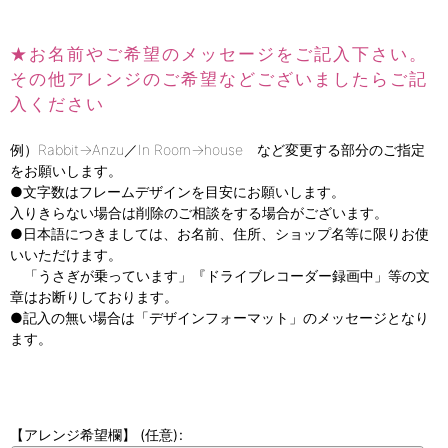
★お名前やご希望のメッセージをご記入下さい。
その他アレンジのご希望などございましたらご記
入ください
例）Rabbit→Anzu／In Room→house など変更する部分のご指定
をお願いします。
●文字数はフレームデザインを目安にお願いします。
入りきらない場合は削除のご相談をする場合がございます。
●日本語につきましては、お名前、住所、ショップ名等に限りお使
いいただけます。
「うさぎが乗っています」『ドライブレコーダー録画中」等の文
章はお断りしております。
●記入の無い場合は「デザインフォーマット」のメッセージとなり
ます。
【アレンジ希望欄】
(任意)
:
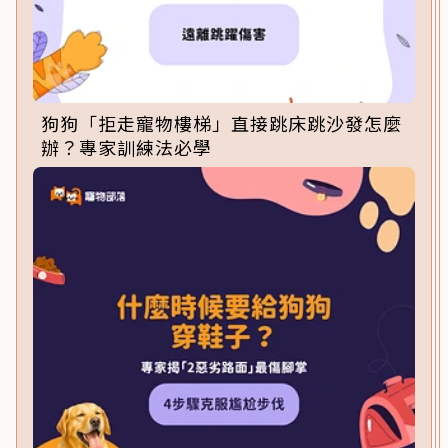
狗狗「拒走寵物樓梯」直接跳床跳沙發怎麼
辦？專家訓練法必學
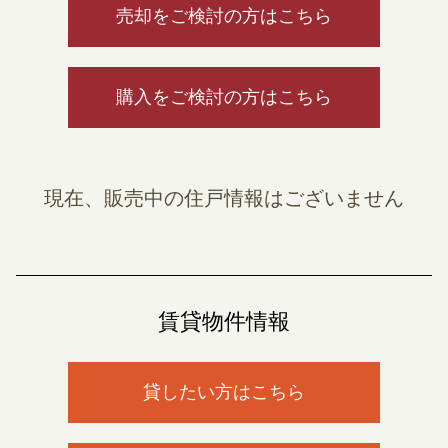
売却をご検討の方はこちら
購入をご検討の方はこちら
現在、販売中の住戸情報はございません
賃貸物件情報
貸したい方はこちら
* * *
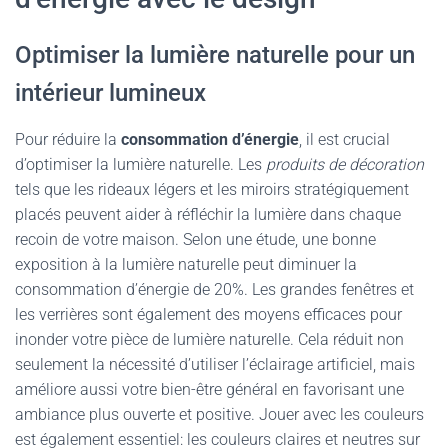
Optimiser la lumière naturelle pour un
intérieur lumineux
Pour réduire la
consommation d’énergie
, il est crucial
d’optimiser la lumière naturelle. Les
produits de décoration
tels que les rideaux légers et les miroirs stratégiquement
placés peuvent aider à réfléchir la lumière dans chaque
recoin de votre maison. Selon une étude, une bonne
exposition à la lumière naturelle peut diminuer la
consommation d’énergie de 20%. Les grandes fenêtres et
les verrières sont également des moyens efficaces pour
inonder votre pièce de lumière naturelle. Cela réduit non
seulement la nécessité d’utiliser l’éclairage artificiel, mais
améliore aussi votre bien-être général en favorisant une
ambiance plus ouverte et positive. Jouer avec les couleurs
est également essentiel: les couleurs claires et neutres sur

* [Exercise instructions] In the listing above, find the line with "seulement la nécessité" and the line with "est également essentiel: les", then print exactly those two lines and every line between them, and nothing more.

* [Task output]
seulement la nécessité d’utiliser l’éclairage artificiel, mais
améliore aussi votre bien-être général en favorisant une
ambiance plus ouverte et positive. Jouer avec les couleurs
est également essentiel: les couleurs claires et neutres sur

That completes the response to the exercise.